Christine Amanpour sets about Khaled Meshaal in a CNN interview. Screenshot.

A Tale of Two Interviews

By Habib Battah, Jadaliyya,
December 06, 2012

“In order to solve the world’s problems, we must continue to have serious debates,” a CNN correspondent says emphatically during a glitzy promotional spot, aired endlessly on the network. But when it comes to Israel’s wars, CNN has also proven that its correspondents and editors reserve the right to reduce or withhold serious discussion and questions of accountability from the interviews it broadcasts.

This was particularly clear during the latest violence in Gaza, when, on the last day of fighting, CNN lead anchor Wolf Blitzer sat down with Israeli President Shimon Peres. At the time, over 150 Palestinians were known to be dead and entire blocks flattened after eight days during which Israeli jet fighters, land-based artillery, and battleships shelled the densely populated strip.

“You’re close to ninety years old,” Blitzer told Peres in the quiet calm of his presidential office. “It’s hard to believe you look so great. How do you feel?”

“I feel that I’m too young for the job,” Peres replied coyly.

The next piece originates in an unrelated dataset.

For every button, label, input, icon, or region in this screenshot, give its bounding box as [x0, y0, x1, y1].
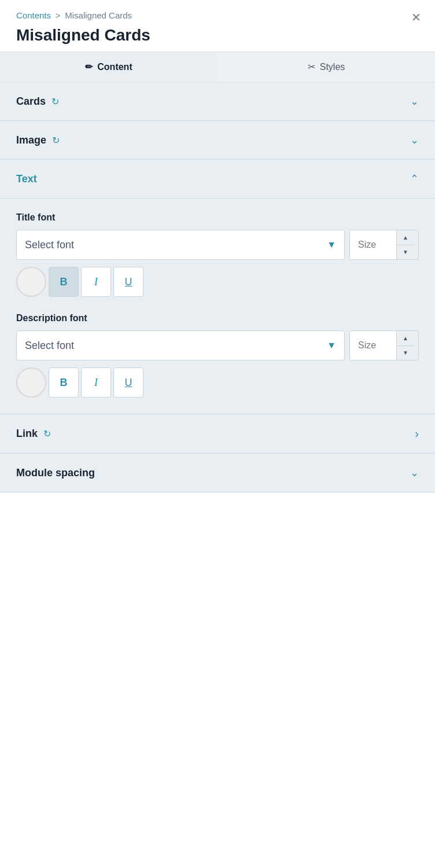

But Blitzer persisted. This was not just a one-off nicety. Despite the bloodshed, CNN’s lead anchor wanted to take the charm exchange to the next level: did the eighty-nine-year-old plan on running for prime minister?

“Don’t you think I’m too young for the job?” responded Peres again, smiling.

Unsatisfied, Blitzer, formerly employed as editor of the Israel lobby’s monthly publication Near East Report, repeated: “I think you look great.”

“Is there one piece of advice for our viewers who are watching right now that you want to share on how you’ve managed to stay so youthful, so energetic, so alert all these years?

Wolf Blitzer persuades Shimon Peres to tell him the secrets of his youth and beauty in a CNN interview. Screenshot

Blitzer got the opening he had hoped for. Finally Peres spoke at length about the virtues of dieting, self-restraint, generosity, optimism, and even love.

“The best vacation is to work, to be engaged, to be curious, to care, to love people,” Peres concluded, after several minutes of musing.

Thanking the president, Blitzer ended the segment by raising his chorus of praise one last notch, transforming the career politician and former military leader into a veritable cuddly grandfather. Once back in the studio, Blitzer reflected: “Hard to believe he’s eighty-nine years old, almost ninety. He’s amazing, amazing indeed.”

Other questions preceded this portion of the interview. Almost all of them focused on the behavior of Israel’s neighbors and potential threats to the Jewish state. Blitzer asked: Would Hamas be able to control Gaza and comply with the ceasefire? If not, whom should Israel negotiate with?

Was Peres worried about Hezbollah in Lebanon or Assad in Syria? Could the Syrian president lose control of his chemical weapons? Peres was not sure.

What about the role of Iran? Was Egypt playing a productive role? What about the United States? Was it doing enough to help Israel?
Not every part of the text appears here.